• _Exercise requirements_: Tally the lines below that contain the word "less", and give only that number.

• _Data records_:
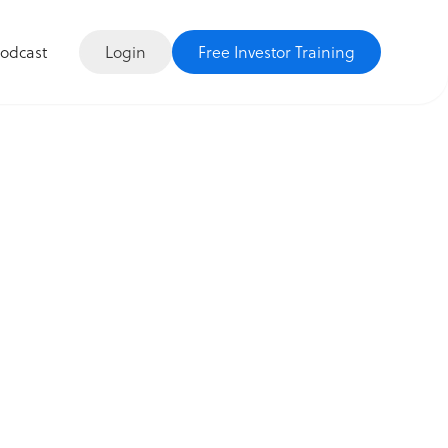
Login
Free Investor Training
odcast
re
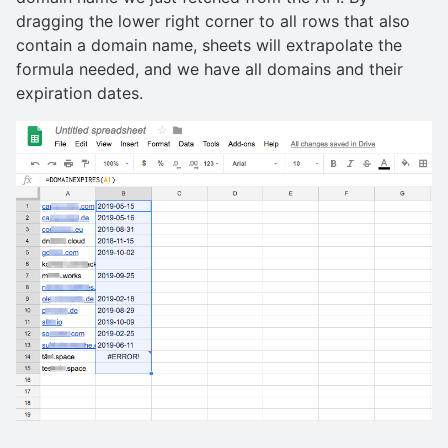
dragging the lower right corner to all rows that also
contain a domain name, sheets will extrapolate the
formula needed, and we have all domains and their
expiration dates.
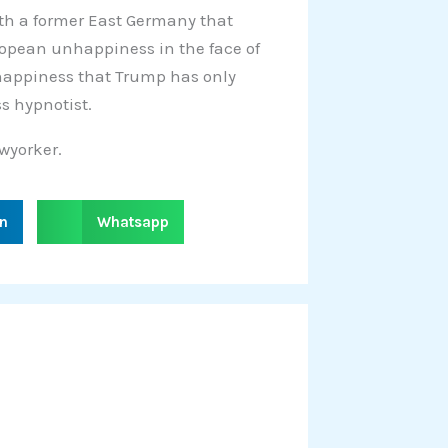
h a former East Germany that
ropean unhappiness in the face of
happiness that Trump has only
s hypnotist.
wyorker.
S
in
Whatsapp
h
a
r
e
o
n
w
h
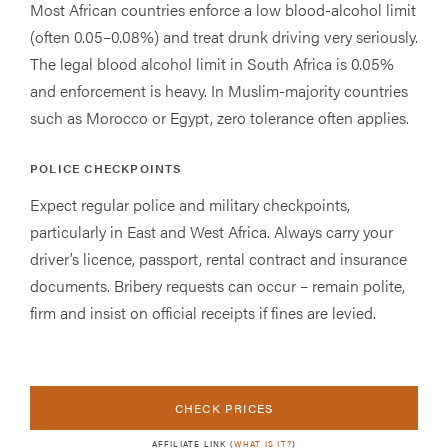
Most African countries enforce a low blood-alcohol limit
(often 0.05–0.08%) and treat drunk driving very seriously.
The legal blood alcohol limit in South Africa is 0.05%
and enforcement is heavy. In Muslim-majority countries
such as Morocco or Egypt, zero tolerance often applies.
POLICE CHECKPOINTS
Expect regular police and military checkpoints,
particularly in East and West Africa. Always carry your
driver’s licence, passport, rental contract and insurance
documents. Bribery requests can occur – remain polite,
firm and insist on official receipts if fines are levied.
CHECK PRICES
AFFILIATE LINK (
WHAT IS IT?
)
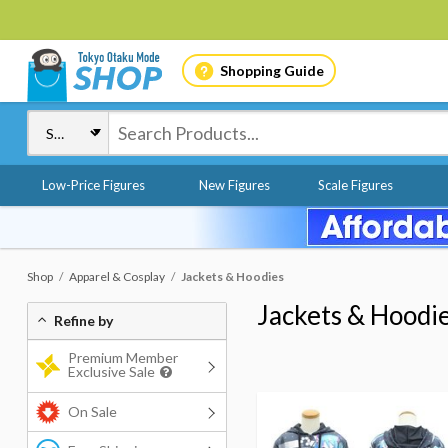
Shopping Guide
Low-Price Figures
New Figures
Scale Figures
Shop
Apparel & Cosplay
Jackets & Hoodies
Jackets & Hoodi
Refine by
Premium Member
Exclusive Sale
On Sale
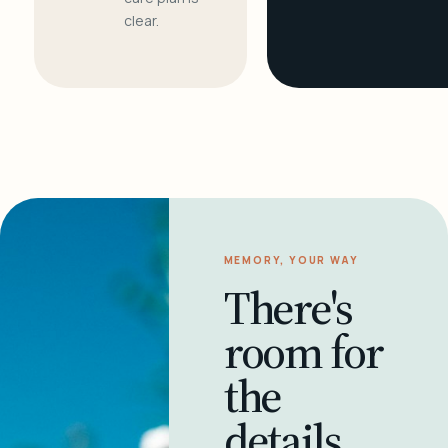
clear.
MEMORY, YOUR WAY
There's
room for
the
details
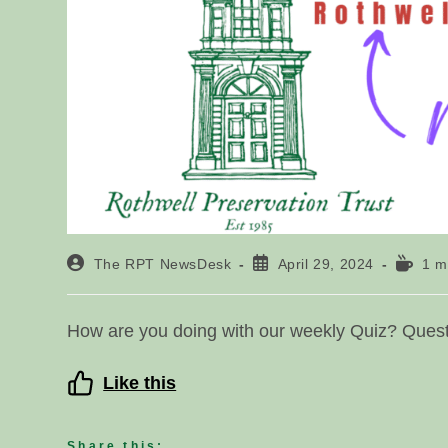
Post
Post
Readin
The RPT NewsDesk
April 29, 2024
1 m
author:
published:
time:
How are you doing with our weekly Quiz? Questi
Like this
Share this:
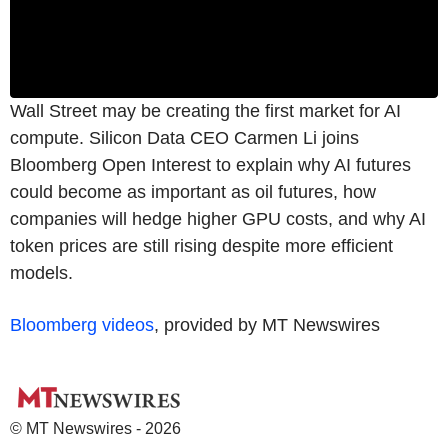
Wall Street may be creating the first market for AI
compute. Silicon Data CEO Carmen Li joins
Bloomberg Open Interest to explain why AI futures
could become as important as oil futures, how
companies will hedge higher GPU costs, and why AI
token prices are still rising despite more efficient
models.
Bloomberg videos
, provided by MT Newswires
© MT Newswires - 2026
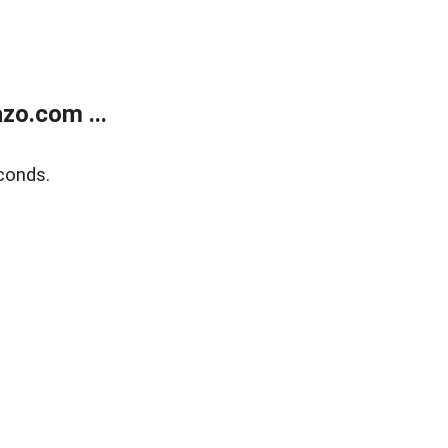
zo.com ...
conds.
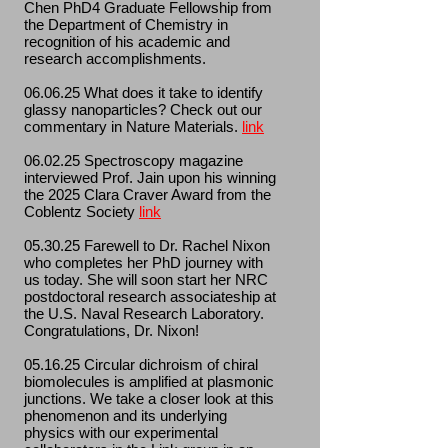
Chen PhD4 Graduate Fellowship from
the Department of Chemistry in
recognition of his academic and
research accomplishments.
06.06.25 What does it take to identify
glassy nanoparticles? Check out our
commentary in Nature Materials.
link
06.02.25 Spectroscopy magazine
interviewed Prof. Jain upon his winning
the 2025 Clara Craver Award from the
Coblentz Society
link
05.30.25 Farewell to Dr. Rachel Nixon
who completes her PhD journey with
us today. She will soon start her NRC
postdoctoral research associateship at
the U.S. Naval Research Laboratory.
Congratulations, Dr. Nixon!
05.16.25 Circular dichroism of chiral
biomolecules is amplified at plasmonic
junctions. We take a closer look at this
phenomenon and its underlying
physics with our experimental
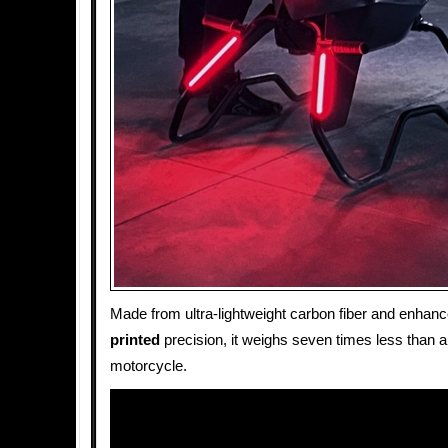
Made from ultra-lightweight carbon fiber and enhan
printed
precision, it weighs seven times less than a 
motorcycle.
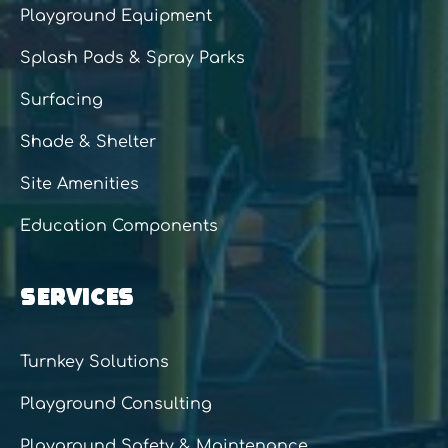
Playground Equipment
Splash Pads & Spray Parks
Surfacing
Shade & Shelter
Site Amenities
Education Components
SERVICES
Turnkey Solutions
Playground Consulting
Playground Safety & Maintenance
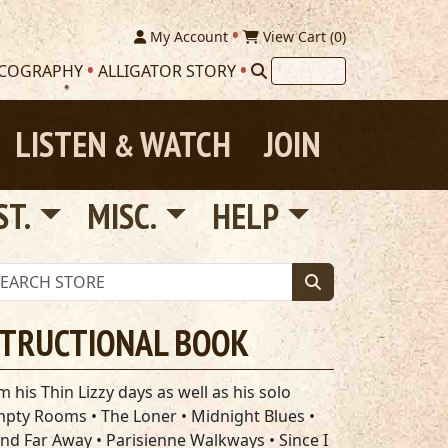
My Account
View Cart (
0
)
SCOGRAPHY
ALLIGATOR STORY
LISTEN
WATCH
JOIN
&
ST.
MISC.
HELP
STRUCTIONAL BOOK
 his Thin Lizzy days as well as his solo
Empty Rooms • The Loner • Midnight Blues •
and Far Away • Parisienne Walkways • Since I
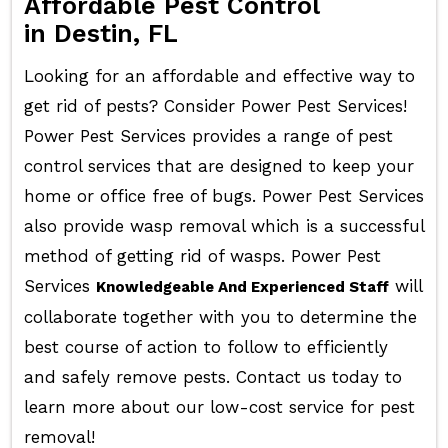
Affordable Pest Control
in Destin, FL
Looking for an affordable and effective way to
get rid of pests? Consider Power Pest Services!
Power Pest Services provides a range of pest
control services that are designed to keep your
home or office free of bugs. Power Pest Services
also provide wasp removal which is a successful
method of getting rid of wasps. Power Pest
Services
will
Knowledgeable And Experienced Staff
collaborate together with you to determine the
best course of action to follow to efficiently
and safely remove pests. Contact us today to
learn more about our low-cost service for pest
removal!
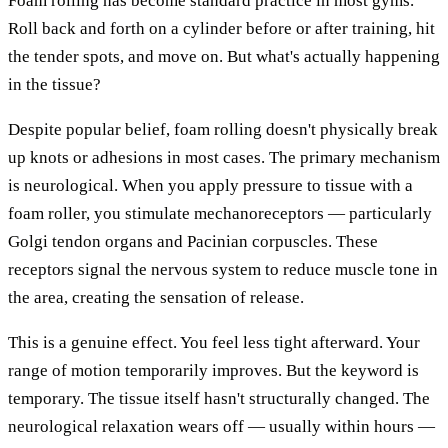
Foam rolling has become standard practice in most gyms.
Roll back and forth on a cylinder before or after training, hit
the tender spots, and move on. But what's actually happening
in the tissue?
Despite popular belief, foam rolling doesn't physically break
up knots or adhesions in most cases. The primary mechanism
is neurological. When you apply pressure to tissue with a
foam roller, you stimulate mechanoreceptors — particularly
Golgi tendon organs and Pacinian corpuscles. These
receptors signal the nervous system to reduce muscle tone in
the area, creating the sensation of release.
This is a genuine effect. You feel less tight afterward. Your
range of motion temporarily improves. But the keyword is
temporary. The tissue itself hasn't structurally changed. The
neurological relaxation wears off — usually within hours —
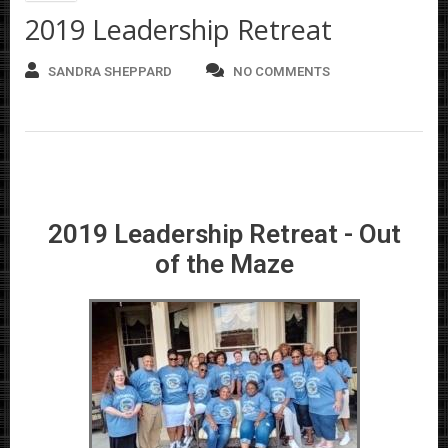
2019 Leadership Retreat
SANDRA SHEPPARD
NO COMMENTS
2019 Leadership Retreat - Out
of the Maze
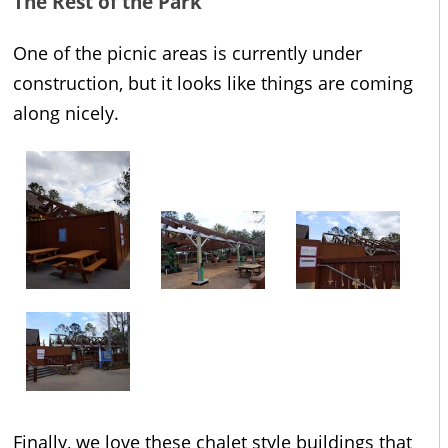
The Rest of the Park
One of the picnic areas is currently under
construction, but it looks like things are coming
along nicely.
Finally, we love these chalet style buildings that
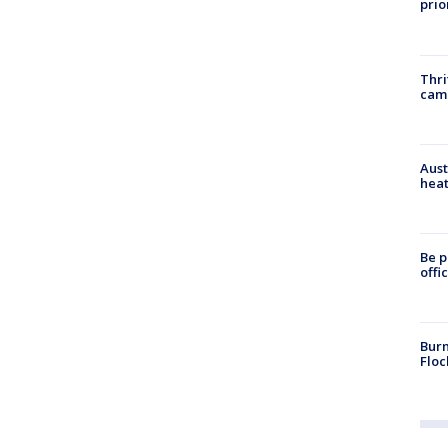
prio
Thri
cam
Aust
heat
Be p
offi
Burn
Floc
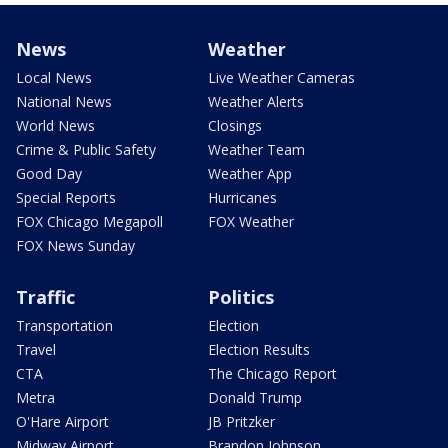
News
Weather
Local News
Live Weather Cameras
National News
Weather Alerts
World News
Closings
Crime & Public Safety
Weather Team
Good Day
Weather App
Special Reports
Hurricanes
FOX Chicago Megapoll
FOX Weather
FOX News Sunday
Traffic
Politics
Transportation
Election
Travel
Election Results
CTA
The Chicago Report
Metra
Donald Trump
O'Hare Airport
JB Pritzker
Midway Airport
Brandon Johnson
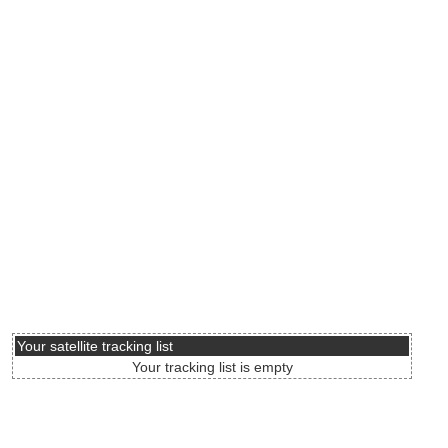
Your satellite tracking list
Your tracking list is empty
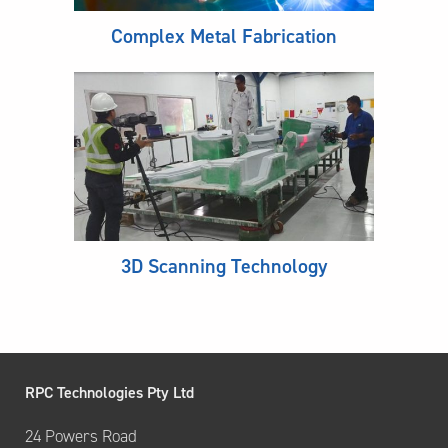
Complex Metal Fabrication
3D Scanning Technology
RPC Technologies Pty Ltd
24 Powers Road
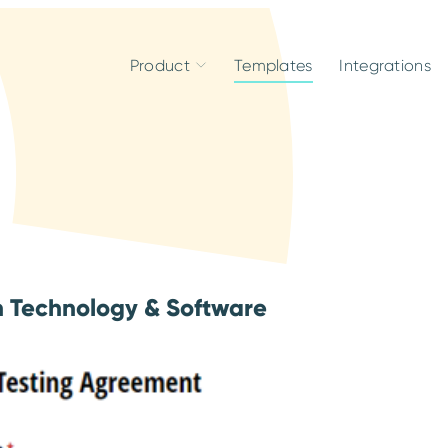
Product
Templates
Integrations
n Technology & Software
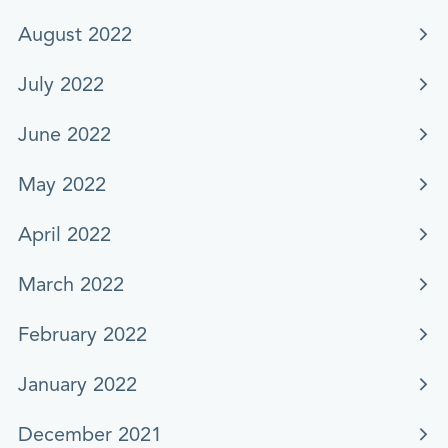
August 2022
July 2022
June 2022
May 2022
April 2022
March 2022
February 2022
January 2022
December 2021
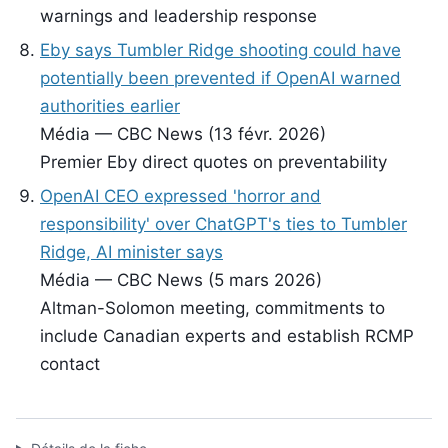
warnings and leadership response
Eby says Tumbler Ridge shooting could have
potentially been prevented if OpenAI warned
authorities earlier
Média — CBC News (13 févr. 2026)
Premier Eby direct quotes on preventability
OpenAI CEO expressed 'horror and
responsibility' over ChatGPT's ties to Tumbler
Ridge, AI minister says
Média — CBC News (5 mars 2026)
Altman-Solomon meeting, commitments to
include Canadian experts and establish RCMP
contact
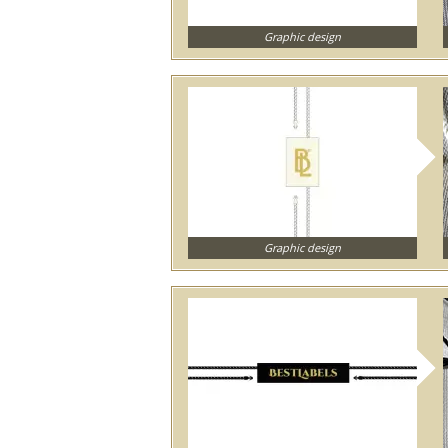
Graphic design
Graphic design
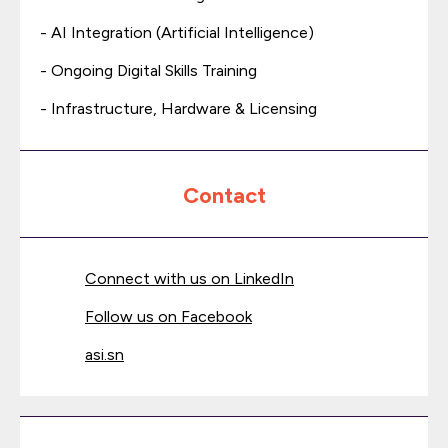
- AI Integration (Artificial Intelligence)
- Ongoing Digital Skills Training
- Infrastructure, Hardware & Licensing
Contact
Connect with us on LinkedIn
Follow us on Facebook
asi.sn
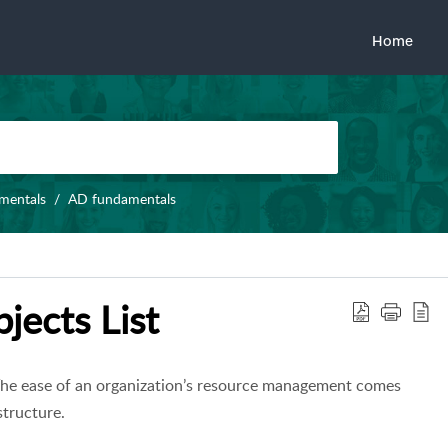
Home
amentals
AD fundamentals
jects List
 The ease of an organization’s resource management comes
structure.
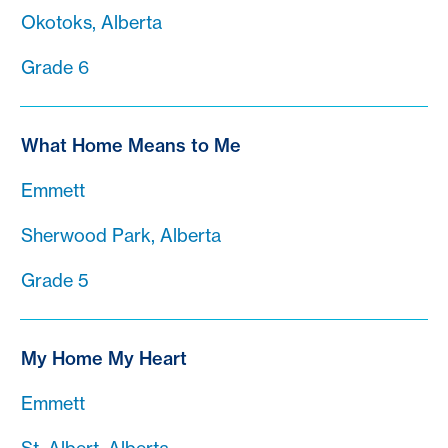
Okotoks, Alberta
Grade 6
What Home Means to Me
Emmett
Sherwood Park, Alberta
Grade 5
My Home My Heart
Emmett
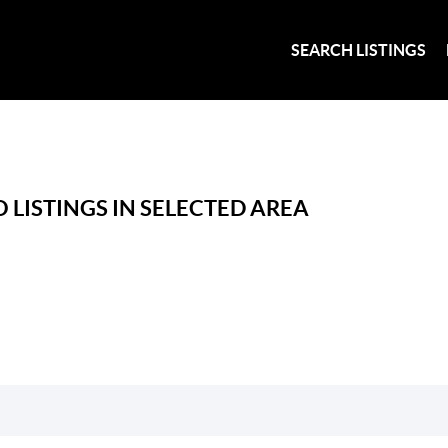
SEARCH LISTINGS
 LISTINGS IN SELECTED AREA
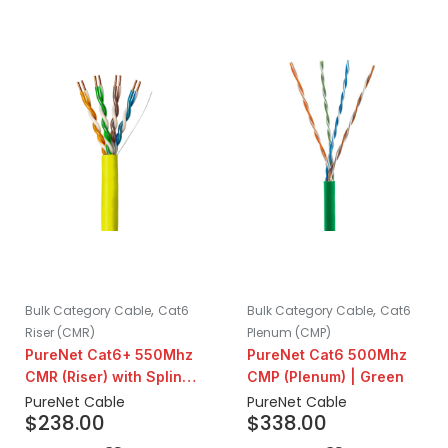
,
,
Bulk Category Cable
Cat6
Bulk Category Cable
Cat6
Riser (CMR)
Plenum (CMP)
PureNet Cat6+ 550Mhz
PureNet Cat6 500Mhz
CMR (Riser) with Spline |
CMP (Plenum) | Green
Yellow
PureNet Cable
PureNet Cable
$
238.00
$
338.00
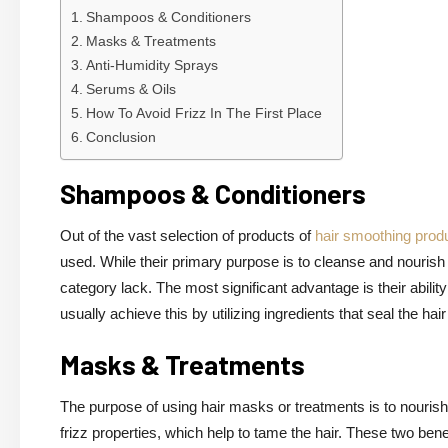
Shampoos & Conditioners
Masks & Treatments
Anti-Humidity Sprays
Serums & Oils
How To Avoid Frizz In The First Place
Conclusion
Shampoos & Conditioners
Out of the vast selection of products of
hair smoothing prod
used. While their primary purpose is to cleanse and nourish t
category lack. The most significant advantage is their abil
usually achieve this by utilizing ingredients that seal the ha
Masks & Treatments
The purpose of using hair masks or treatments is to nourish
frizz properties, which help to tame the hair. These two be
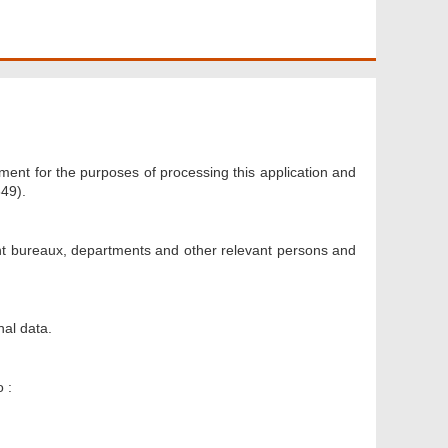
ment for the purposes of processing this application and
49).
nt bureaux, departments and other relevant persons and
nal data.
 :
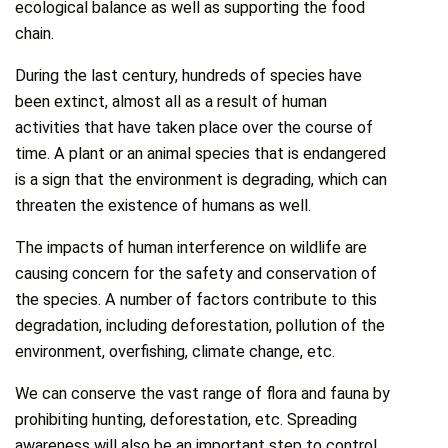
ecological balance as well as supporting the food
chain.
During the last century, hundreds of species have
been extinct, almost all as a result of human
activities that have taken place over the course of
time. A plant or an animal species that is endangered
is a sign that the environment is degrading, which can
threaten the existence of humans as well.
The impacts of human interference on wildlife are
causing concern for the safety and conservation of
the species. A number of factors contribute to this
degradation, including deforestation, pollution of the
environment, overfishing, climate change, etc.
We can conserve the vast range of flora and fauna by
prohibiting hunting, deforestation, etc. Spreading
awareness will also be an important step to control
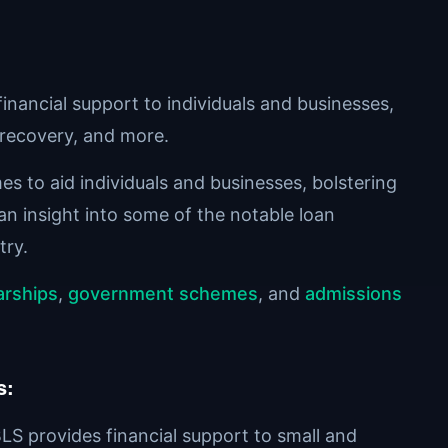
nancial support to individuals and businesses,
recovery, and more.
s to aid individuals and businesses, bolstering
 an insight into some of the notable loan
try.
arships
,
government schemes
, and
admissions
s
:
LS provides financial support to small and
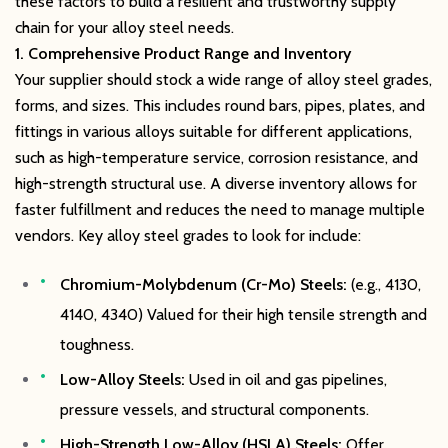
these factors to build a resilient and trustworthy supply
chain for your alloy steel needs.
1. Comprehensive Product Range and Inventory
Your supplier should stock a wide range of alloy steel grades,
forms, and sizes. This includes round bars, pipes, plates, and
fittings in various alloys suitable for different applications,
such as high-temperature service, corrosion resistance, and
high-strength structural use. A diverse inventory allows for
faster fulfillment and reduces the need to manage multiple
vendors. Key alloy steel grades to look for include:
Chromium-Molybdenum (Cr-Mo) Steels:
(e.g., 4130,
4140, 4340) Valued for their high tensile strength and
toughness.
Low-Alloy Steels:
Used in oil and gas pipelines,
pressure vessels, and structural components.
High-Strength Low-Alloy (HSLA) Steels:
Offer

• _Expected answer_: 2